Definition: Process of combining inputs to produce useful predictions on never-before-seen data.
Updated: April 2026
Version: 1.0
Category: Foundation
Reading Time: ~9 min
Author: Michaël Bettan
01
Definitions & Scope
Artificial Intelligence (AI)
Computer think/act like humans.
Machine Learning (ML)
Scalably solve problems using data examples (not rules).
Deep Learning (DL)
Subtype that works even when the data consists of unstructured data, like images, speech, video, natural language text and so on. Approach based on Neural Networks.
Core Distinction
The basic difference between Machine Learning and other techniques in AI is that in Machine Learning machines learn.
02
Standard Workflow & Lifecycle
01
Problem Definition
What business problem are you solving for? What is the outcome you want to achieve?
02
Data Extraction
Determine the data you need for training and testing your model based on the use case.
03
Data Preparation
Your data needs to be properly formatted before and after data import (iteratively).
04
Model Training
Set parameters and build your model.
05
Model Troubleshooting
Troubleshoot the performance.
06
Model Evaluation
Review model metrics and performance.
07
Model Tuning
Adjust parameters not learned from data.
08
Model Testing
Try your model on test data.
09
Model Serving
Make your model available to use.
10
Model Monitoring
Keep your model accurate.
03
ML Problem Types
Supervised Learning
Learn from examples, apply label to data.
Binary classification model: predicts a binary outcome (one of two classes) → yes or no questions. Example: Credit card transactions (fraud or not).
Multi-class classification model: predicts one class from three or more discrete classes (one of a set). Example: segment customers into different personas.
Regression model: predicts a continuous value. Example: forecast customer spending over the next month.
Matrix Factorization: (matrix decomposition) used in recommender systems. Example: Netflix.
Unsupervised & Reinforcement
Unsupervised Learning: detect known patterns w/o examples.
Clustering model: identifying similarities in groups.
Anomaly Detection: identifying abnormalities in data.
Reinforcement Learning:
Learn from the environment via exploration and exploitation. Use positive/negative reinforcement to complete a task. Example: chess, maze, etc.
04
Data Extraction & Preparation
Data Extraction
Select relevant features: A feature is an input attribute used for model training. Features are how your model identifies patterns to make predictions, so they need to be relevant to your problem.

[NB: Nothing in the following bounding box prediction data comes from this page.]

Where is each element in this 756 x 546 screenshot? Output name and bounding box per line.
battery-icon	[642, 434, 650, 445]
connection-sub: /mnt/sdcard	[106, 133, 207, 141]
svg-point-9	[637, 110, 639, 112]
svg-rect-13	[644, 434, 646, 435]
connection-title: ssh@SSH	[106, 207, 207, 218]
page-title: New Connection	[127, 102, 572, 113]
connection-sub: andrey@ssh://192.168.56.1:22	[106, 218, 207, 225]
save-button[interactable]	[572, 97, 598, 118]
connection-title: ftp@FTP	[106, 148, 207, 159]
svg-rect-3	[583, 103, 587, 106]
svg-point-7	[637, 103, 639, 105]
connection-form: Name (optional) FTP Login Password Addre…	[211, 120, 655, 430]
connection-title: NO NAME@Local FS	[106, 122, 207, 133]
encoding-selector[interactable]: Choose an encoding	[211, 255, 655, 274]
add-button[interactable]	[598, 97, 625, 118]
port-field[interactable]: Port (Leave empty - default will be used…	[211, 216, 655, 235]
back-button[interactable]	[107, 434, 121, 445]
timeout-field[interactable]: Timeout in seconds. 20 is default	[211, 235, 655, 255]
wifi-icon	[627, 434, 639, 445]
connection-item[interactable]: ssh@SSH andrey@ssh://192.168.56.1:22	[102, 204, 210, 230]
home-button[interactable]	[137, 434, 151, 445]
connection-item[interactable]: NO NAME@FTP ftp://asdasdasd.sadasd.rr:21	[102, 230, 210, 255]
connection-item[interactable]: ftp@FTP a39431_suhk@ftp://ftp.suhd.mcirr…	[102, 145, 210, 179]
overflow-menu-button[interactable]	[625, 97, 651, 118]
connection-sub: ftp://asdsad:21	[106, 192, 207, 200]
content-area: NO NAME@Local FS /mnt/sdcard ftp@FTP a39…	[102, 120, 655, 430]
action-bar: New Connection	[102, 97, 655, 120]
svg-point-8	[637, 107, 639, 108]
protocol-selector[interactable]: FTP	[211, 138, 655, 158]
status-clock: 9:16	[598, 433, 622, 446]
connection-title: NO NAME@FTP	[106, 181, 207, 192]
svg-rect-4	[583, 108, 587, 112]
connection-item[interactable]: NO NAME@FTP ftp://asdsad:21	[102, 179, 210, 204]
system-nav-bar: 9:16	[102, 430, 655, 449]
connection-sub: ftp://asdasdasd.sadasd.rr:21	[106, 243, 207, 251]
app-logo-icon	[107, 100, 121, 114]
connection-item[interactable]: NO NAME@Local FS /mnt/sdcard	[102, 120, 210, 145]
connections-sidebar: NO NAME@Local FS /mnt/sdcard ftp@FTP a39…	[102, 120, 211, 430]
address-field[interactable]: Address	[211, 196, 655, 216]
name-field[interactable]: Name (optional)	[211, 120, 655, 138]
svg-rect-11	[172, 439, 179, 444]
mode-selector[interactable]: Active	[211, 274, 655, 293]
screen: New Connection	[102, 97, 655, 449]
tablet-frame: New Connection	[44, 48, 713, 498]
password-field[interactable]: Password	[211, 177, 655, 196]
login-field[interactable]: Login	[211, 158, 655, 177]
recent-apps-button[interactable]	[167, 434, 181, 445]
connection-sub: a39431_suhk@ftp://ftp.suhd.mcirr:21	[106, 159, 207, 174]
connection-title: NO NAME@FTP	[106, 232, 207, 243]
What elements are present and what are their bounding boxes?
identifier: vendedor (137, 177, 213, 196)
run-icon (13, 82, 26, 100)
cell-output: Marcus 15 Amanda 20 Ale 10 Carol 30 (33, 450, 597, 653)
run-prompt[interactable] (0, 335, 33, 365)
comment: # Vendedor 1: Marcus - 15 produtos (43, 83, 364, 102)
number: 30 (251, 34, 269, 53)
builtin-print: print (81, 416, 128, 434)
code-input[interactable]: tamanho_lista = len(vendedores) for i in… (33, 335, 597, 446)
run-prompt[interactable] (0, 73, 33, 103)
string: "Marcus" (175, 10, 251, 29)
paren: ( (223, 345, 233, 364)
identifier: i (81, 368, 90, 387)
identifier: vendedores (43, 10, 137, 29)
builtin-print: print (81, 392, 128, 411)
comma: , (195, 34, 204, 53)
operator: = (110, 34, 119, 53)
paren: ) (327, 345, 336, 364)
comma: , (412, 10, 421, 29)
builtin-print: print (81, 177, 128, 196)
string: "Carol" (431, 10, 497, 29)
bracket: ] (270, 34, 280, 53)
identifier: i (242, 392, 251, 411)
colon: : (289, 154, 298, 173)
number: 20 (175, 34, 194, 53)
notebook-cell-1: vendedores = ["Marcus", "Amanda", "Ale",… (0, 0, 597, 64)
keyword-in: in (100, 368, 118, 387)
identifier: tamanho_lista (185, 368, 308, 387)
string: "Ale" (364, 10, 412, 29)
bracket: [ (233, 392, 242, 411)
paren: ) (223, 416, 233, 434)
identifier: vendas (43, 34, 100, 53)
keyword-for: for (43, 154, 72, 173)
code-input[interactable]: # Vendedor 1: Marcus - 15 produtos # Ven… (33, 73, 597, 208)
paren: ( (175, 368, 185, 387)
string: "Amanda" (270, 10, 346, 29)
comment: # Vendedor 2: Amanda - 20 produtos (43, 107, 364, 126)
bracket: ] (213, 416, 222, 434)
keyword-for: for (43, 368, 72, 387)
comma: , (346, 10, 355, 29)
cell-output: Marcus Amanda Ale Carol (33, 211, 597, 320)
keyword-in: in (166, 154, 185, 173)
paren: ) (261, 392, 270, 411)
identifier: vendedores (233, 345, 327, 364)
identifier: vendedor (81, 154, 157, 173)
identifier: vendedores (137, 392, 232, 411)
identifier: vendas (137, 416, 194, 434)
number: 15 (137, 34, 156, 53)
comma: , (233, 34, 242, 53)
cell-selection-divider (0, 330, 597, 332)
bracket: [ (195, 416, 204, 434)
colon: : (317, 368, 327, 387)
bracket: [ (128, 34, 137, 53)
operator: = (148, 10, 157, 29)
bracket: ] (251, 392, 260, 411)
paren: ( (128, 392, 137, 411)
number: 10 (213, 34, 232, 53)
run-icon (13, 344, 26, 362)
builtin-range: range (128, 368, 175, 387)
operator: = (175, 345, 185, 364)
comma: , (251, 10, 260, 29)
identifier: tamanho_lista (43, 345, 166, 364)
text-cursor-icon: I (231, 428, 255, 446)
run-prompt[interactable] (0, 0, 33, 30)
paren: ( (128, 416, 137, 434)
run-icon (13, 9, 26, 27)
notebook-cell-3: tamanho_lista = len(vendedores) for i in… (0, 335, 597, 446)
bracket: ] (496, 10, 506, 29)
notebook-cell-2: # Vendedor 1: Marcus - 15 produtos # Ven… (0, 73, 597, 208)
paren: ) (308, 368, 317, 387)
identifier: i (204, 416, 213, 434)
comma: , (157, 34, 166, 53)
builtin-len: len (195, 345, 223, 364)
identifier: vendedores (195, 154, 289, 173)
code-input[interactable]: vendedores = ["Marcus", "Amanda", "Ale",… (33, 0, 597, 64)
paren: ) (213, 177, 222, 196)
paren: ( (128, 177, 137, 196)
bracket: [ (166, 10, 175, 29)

Include enough data: The more training examples you have, the better your outcome. Amount of example data required scales with the complexity of the problem you’re solving for.
Capture variation: Your dataset should capture the diversity of your problem space. The more diverse examples a model sees during training, the more readily it can generalize to new or less common examples.
Data Preparation Pitfalls
Prevent data leakage: when you use input features during training that "leak" information about the target that you are trying to predict which is unavailable when the model is actually served. This can be detected when a feature that is highly correlated with the target column is included as one of the input features. Strong model performance during testing, but not when deployed in production.
Prevent prediction-serving skew: avoiding a mismatch between the data or processing used during model training and what is available at prediction (inference) time.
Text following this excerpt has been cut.